El papa Francisco: lo nuevo y lo de siempre
Le llegó su hora al papa Francisco. Descansa en paz. Él ya ha rendido su vida delante de Dios. Su suerte está echada. Nosotros nadie somos para enjuiciar su vida apenas consumada no porque era papa, sino porque era persona hecha a imagen y semejanza de su creador, y sólo él, misericordia infinita puede juzgarla amorosamente.
Nadie en la tierra puede llegar a tener tal alto ministerio: ser el representante del mismo Cristo. Como hombre nacido en Argentina justo en los comienzos de la guerra civil española, 1936, había cumplido 88 años. Jamás volvió a su país ni visitó España después de su elección al pontificado. El mundo es muy grande y él tendría sus razones.
Gobernar la Iglesia católica durante 12 años es ardua tarea. No han faltado nunca desde su fundación facciones empeñadas en hacer las cosas a su manera, pero esas formas de hacer no siempre están de acuerdo con el Evangelio de los principios cuando se les dijo a los primeros que lo predicaran a todas las gentes, a todas las culturas, sin mitigar un ápice su contenido. Hoy, y ayer, se ha querido paliar su contenido de acuerdo con los tiempos y con la moda, pero tal cosa no puede ser porque el Autor de los contenidos evangélicos dejó claro que su "palabra" era la de quien le envió a este mundo: el Padre.
Esta seguridad deja claro que se debe volver al Evangelio, pues desde el principio ha estado vigente a pesar de los cambios en las culturas de los pueblos. No se trata de adecuarlo los tiempos sino de adecuarse a él a pesar de los tiempos. Estamos viviendo hoy en los límites del absurdo: lo que la naturaleza nos presenta con claridad, se trastoca por caprichos, por tendencias, por modas. En el principio, al nacer, por ejemplo, se "ve" si se trata de un hombre o mujer, según se lee el momento de la creación.
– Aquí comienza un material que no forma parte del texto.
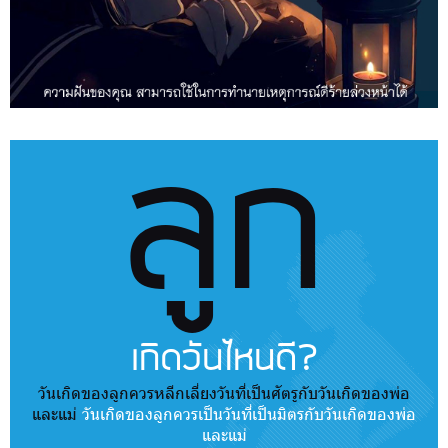
ลูก
เกิดวันไหนดี?
วันเกิดของลูกควรหลีกเลี่ยงวันที่เป็นศัตรูกับวันเกิดของพ่อ
และแม่
วันเกิดของลูกควรเป็นวันที่เป็นมิตรกับวันเกิดของพ่อ
และแม่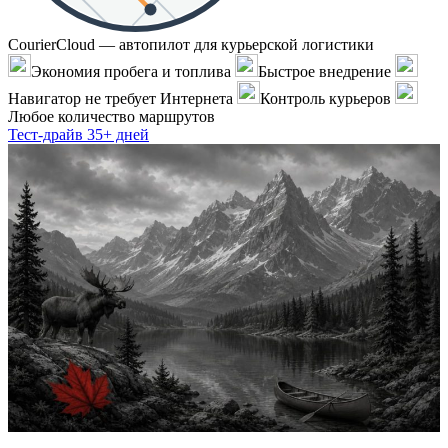
CourierCloud — автопилот для курьерской логистики
Экономия пробега и топлива
Быстрое внедрение
Навигатор не требует Интернета
Контроль курьеров
Любое количество маршрутов
Тест-драйв 35+ дней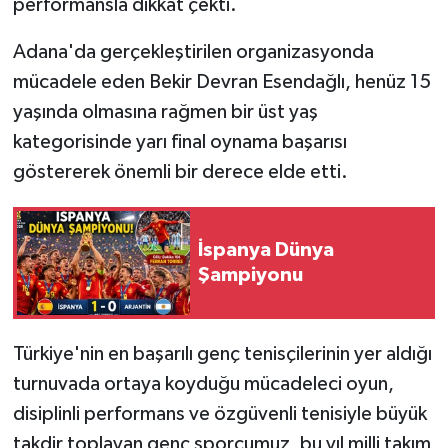
performansla dikkat çekti.
Adana'da gerçekleştirilen organizasyonda
mücadele eden Bekir Devran Esendağlı, henüz 15
yaşında olmasına rağmen bir üst yaş
kategorisinde yarı final oynama başarısı
göstererek önemli bir derece elde etti.
İspanya Dünya
Şampiyonu
Türkiye'nin en başarılı genç tenisçilerinin yer aldığı
turnuvada ortaya koyduğu mücadeleci oyun,
disiplinli performans ve özgüvenli tenisiyle büyük
takdir toplayan genç sporcumuz, bu yıl milli takım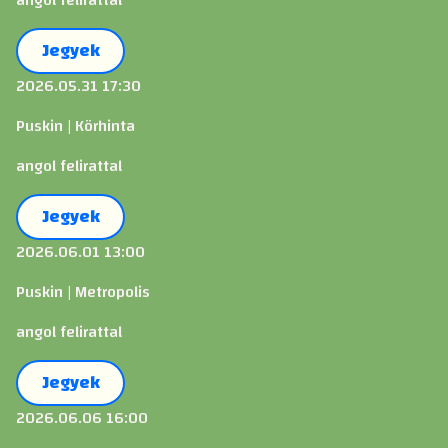
Jegyek
2026.05.31 17:30
Puskin | Körhinta
angol felirattal
Jegyek
2026.06.01 13:00
Puskin | Metropolis
angol felirattal
Jegyek
2026.06.06 16:00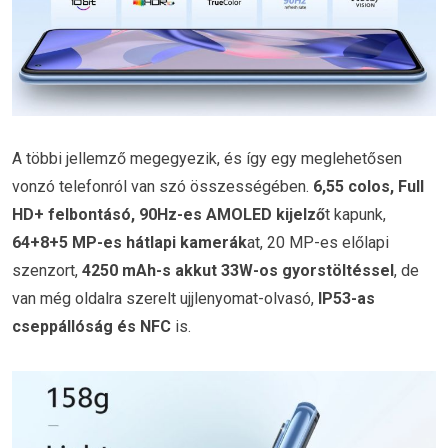
A többi jellemző megegyezik, és így egy meglehetősen
vonzó telefonról van szó összességében.
6,55 colos, Full
HD+ felbontásó, 90Hz-es AMOLED kijelző
t kapunk,
64+8+5 MP-es hátlapi kamerák
at, 20 MP-es előlapi
szenzort,
4250 mAh-s akkut 33W-os gyorstöltéssel
, de
van még oldalra szerelt ujjlenyomat-olvasó,
IP53-as
cseppállóság és NFC
is.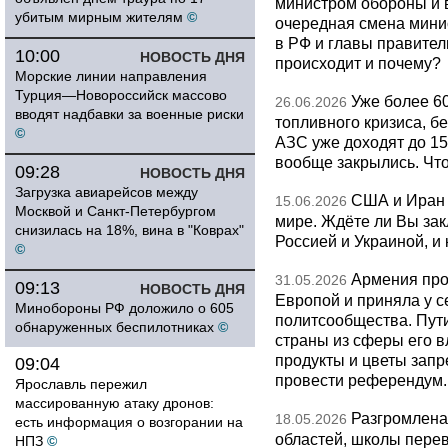
министром обороны и 
убитым мирным жителям
©
очередная смена мини
в РФ и главы правитель
10:00
НОВОСТЬ ДНЯ
происходит и почему?
Морские линии направления
Турция—Новороссийск массово
Уже более 6
26.06.2026
вводят надбавки за военные риски
топливного кризиса, бе
©
АЗС уже доходят до 1
вообще закрылись. Чт
09:28
НОВОСТЬ ДНЯ
Загрузка авиарейсов между
США и Иран 
15.06.2026
Москвой и Санкт-Петербургом
мире. Ждёте ли Вы за
снизилась на 18%, вина в "Коврах"
Россией и Украиной, и
©
Армения про
31.05.2026
09:13
НОВОСТЬ ДНЯ
Европой и приняла у с
Минобороны РФ доложило о 605
политсообщества. Пут
обнаруженных беспилотниках
©
страны из сферы его в
продукты и цветы запр
09:04
провести референдум.
Ярославль пережил
массированную атаку дронов:
Разгромлена
18.05.2026
есть информация о возгорании на
областей, школы перево
НПЗ
©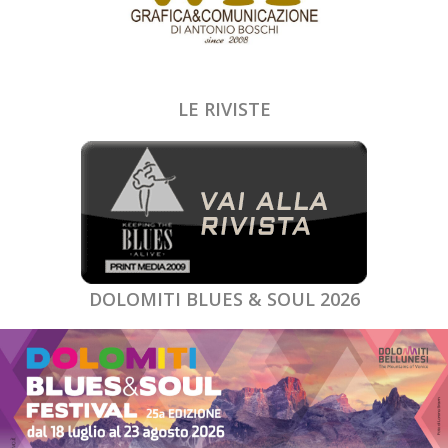
LE RIVISTE
DOLOMITI BLUES & SOUL 2026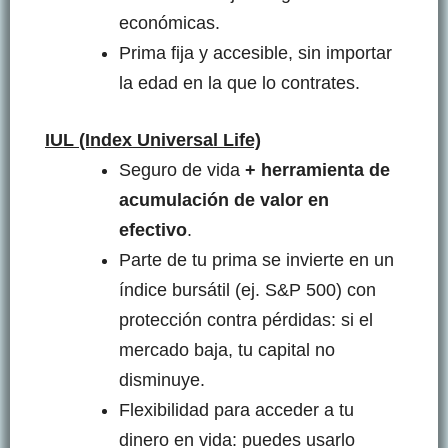
económicas.
Prima fija y accesible, sin importar
la edad en la que lo contrates.
IUL (Index Universal Life)
Seguro de vida
+ herramienta de
acumulación de valor en
efectivo
.
Parte de tu prima se invierte en un
índice bursátil (ej. S&P 500) con
protección contra pérdidas: si el
mercado baja, tu capital no
disminuye.
Flexibilidad para acceder a tu
dinero en vida: puedes usarlo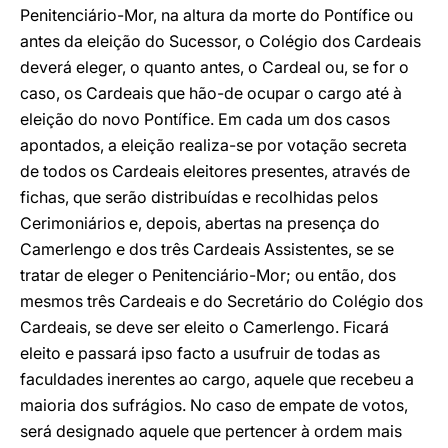
Penitenciário-Mor, na altura da morte do Pontífice ou
antes da eleição do Sucessor, o Colégio dos Cardeais
deverá eleger, o quanto antes, o Cardeal ou, se for o
caso, os Cardeais que hão-de ocupar o cargo até à
eleição do novo Pontífice. Em cada um dos casos
apontados, a eleição realiza-se por votação secreta
de todos os Cardeais eleitores presentes, através de
fichas, que serão distribuídas e recolhidas pelos
Cerimoniários e, depois, abertas na presença do
Camerlengo e dos três Cardeais Assistentes, se se
tratar de eleger o Penitenciário-Mor; ou então, dos
mesmos três Cardeais e do Secretário do Colégio dos
Cardeais, se deve ser eleito o Camerlengo. Ficará
eleito e passará ipso facto a usufruir de todas as
faculdades inerentes ao cargo, aquele que recebeu a
maioria dos sufrágios. No caso de empate de votos,
será designado aquele que pertencer à ordem mais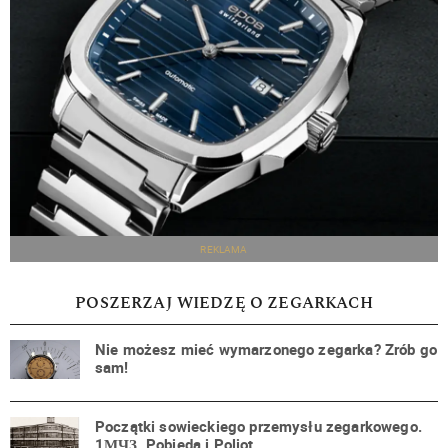
REKLAMA
POSZERZAJ WIEDZĘ O ZEGARKACH
Nie możesz mieć wymarzonego zegarka? Zrób go
sam!
Początki sowieckiego przemysłu zegarkowego.
1МЧЗ. Pobieda i Poljot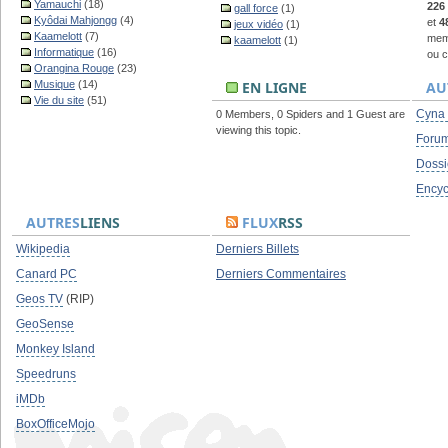
Yamauchi
(18)
226
gall force
(1)
Kyôdai Mahjongg
(4)
et
4
jeux vidéo
(1)
Kaamelott
(7)
memb
kaamelott
(1)
Informatique
(16)
ou c
Orangina Rouge
(23)
Musique
(14)
EN LIGNE
AU
Vie du site
(51)
Cyna
0 Members, 0 Spiders and 1 Guest are
viewing this topic.
Foru
Dossi
Encyc
AUTRES
LIENS
FLUX
RSS
Wikipedia
Derniers Billets
Canard PC
Derniers Commentaires
Geos TV
(RIP)
GeoSense
Monkey Island
Speedruns
iMDb
BoxOfficeMojo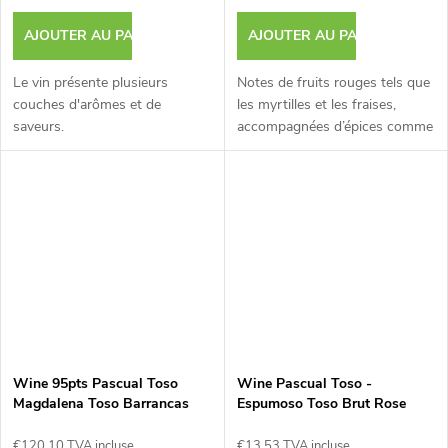
AJOUTER AU PANIER
AJOUTER AU PANIER
Le vin présente plusieurs
Notes de fruits rouges tels que
couches d'arômes et de
les myrtilles et les fraises,
saveurs.
accompagnées d’épices comme
le poivre noir.
Wine 95pts Pascual Toso
Wine Pascual Toso -
Magdalena Toso Barrancas
Espumoso Toso Brut Rose
2022 - 0,75L
0,75L
€120,10 TVA incluse
€13,53 TVA incluse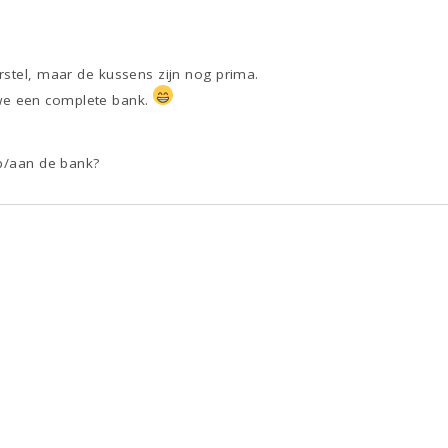
rstel, maar de kussens zijn nog prima.
e een complete bank.
op/aan de bank?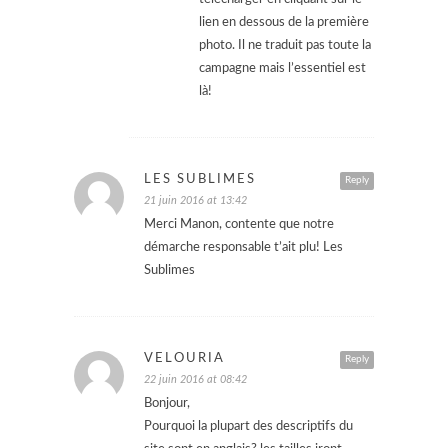
lien en dessous de la première
photo. Il ne traduit pas toute la
campagne mais l’essentiel est
là!
LES SUBLIMES
Reply
21 juin 2016 at 13:42
Merci Manon, contente que notre
démarche responsable t’ait plu! Les
Sublimes
VELOURIA
Reply
22 juin 2016 at 08:42
Bonjour,
Pourquoi la plupart des descriptifs du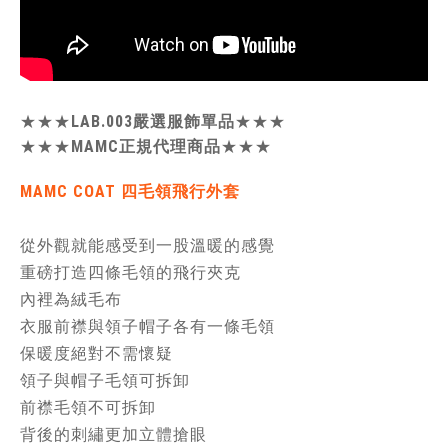
★★★
LAB.003嚴選服飾單品
★★★
★★★
MAMC正規代理商品
★★★
MAMC
COAT 四毛領飛行外套
從外觀就能感受到一股溫暖的感覺
重磅打造四條毛領的飛行夾克
內裡為絨毛布
衣服前襟與領子帽子各有一條毛領
保暖度絕對不需懷疑
領子與帽子毛領可拆卸
前襟毛領不可拆卸
背後的刺繡更加立體搶眼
Por este y otros casos, la tarea de gobernar la Iglesia se convierte en un asunto delicado, si bien se tiene la seguridad de una tradición mantenida a través de los siglos, y aunque, como decía el papa Benedicto XVI, sólo nos quede en la Iglesia un "pequeño resto" a partir de él volveríamos a comenzar si fuera necesario, empujados por el amor, siendo éste lo único que cuenta.